Test du TWSBI Eco plume Stub 1.1
Le TWSBI Eco fait partie des stylos plume qui ont changé l'accessibilité du hobby. Démonstrateur transparent, système piston intégré, plumes interchangeables — pour 35 €. La version Stub 1.1 ajoute la calligraphie au package.
L’objet
Un stylo plume démonstrateur (corps transparent), 14 cm capuchonné, 19 g avec encre. Système piston intégré qui se charge directement à la bouteille (capacité ~ 2 ml). Plume acier avec une grille gravée discrète.
Le modèle Stub 1.1 mm a une plume taillée plate — elle produit des traits fins en horizontal et larges en vertical, signature de la calligraphie italienne.
Prix neuf : ~ 35 €.
Premières impressions
Le TWSBI arrive dans une boîte modeste avec une seringue, une clé pour démonter le piston, et un bouchon de protection pour l’encre. C’est rare dans cette gamme de prix : on a la sensation d’acheter un outil, pas un gadget.
Le démonstrateur est étonnamment beau quand l’encre rentre dedans — surtout avec des encres saturées (Diamine Sherwood Green, Iroshizuku Take-Sumi).
La plume Stub 1.1
C’est le sujet central. Une plume Stub n’est pas une plume normale :
- Trait horizontal (gauche-droite) : très fin, ~ 0,3 mm
- Trait vertical (haut-bas) : très épais, ~ 1,1 mm
- Trait diagonal : intermédiaire
Cette variation produit une écriture expressive. Toutes les lettres ont des pleins et des déliés naturels, sans pression — juste par la géométrie de la plume.
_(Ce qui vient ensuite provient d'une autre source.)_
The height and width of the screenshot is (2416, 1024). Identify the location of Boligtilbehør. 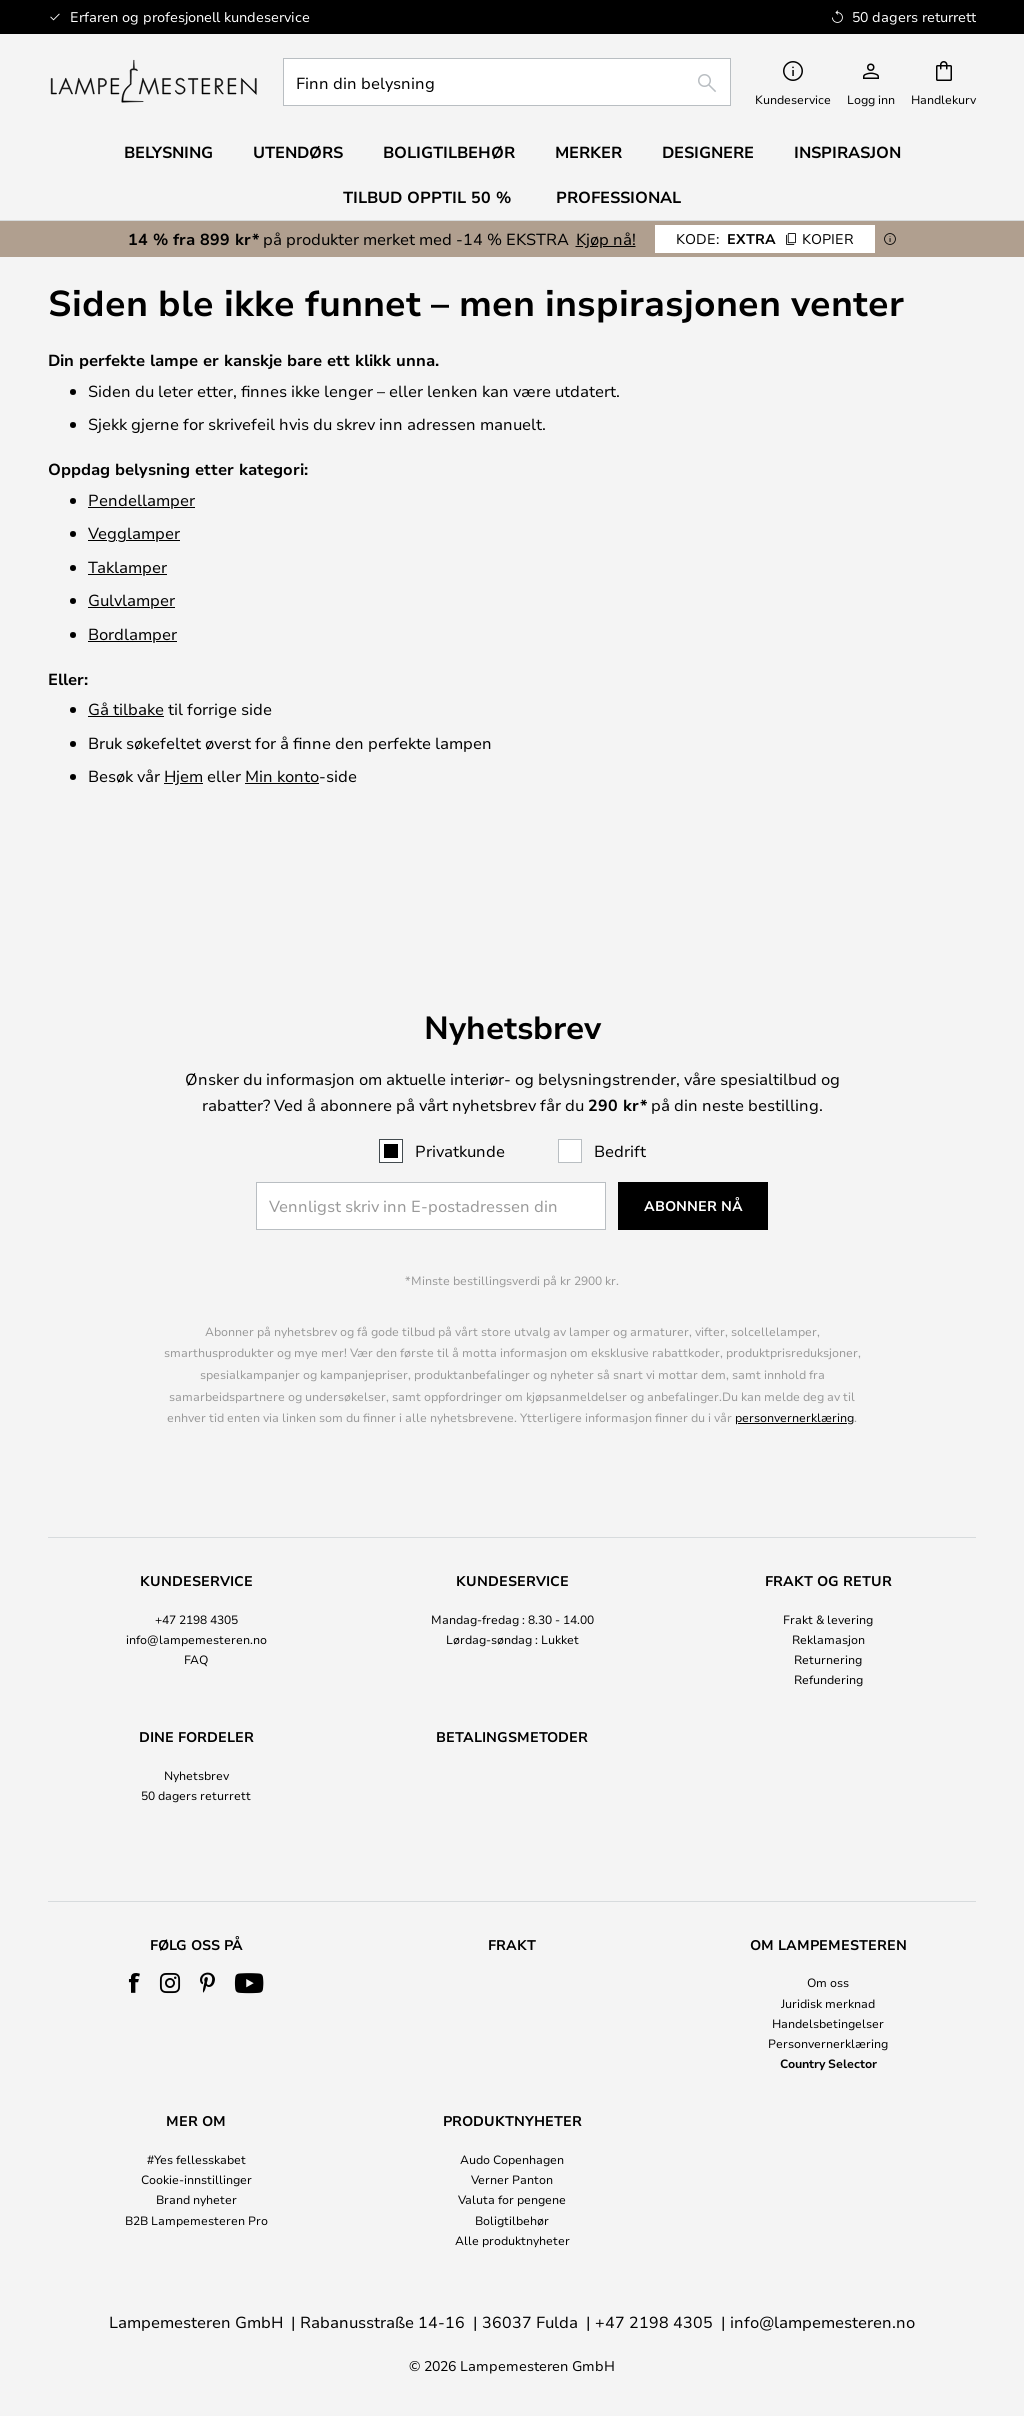
(512, 2220).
C’est l’effet brush lettering, mais en plume liquide. Beaucoup plus pardonnant qu’un brush pen.
L’expérience d’écriture
Sur deux mois quotidiens, voici ce qui ressort :
Points forts :
- Le débit est généreux mais pas excessif (l’encre flue sans bavure)
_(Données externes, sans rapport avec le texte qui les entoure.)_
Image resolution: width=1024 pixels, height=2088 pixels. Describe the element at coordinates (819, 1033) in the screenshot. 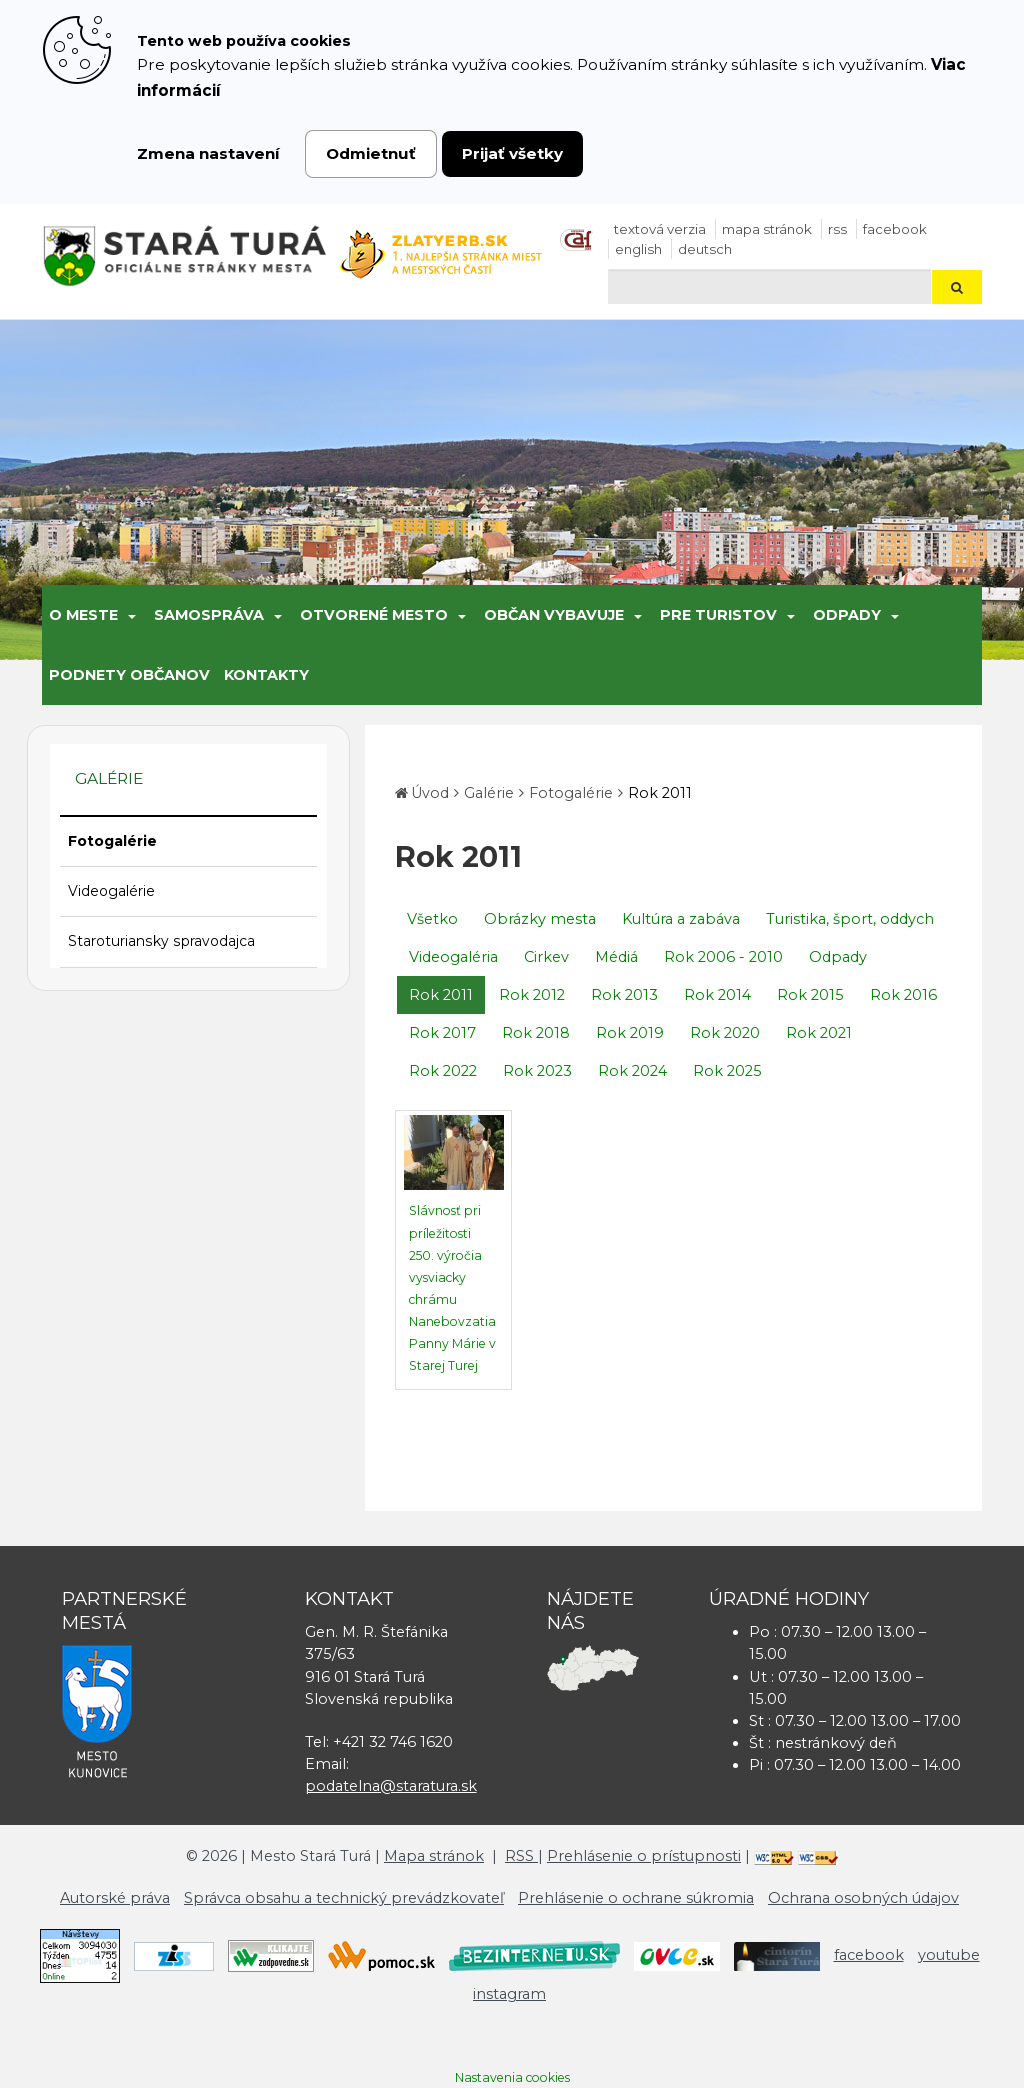

I see `Rok 2021` at that location.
- La plume glisse sans accroche, même sur papier ordinaire
- Les Pilot Iroshizuku donnent un sheen magnifique
Points faibles :
- L’écriture est plus grande que d’habitude (compter 30% en plus)
- Difficile à utiliser pour la prise de notes rapide
- Les minuscules deviennent vite illisibles si vous écrivez petit
Compatibilité papier
La plume Stub 1.1 dépose beaucoup d’encre. Conséquence :
- Papier ordinaire (70 g/m²) : feathering presque garanti
- Papier MD ou Rhodia (80 g/m²) : très bon, rien à signaler
- Tomoe River 52 g/m² : excellent — c’est là que la plume brille vraiment, avec sheen et shading visibles
Pour profiter pleinement du Stub 1.1, prévoyez un papier ≥ 80 g/m² encollé.
Le système piston
C’est l’argument économique du TWSBI Eco. Au lieu d’utiliser des cartouches (~ 0,30 € l’unité, jetables) ou un convertisseur (~ 5 € à l’achat), vous chargez directement à la bouteille.
Une bouteille d’encre Diamine 80 ml coûte ~ 8 €. Le piston du Eco contient ~ 2 ml. Soit ~ 0,20 € par charge, et 40 charges par bouteille.
C’est l’écosystème durable du stylo plume — moins de plastique, plus de choix d’encres.
Les limites du TWSBI Eco
- Le démontage régulier est recommandé. Toutes les 4-6 semaines, il faut désassembler et nettoyer pour éviter le séchage.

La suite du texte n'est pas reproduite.